*** The input ***

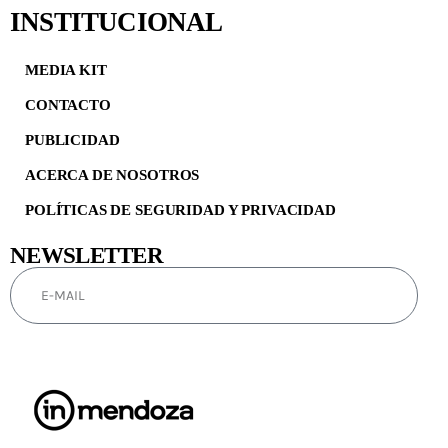
INSTITUCIONAL
MEDIA KIT
CONTACTO
PUBLICIDAD
ACERCA DE NOSOTROS
POLÍTICAS DE SEGURIDAD Y PRIVACIDAD
NEWSLETTER
SUSCRIBIRSE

***

• _What you will do_
Exact reproduction of the entries above is what's needed; images stay out.

• _Result of the exercise_
INSTITUCIONAL
MEDIA KIT
CONTACTO
PUBLICIDAD
ACERCA DE NOSOTROS
POLÍTICAS DE SEGURIDAD Y PRIVACIDAD
NEWSLETTER
SUSCRIBIRSE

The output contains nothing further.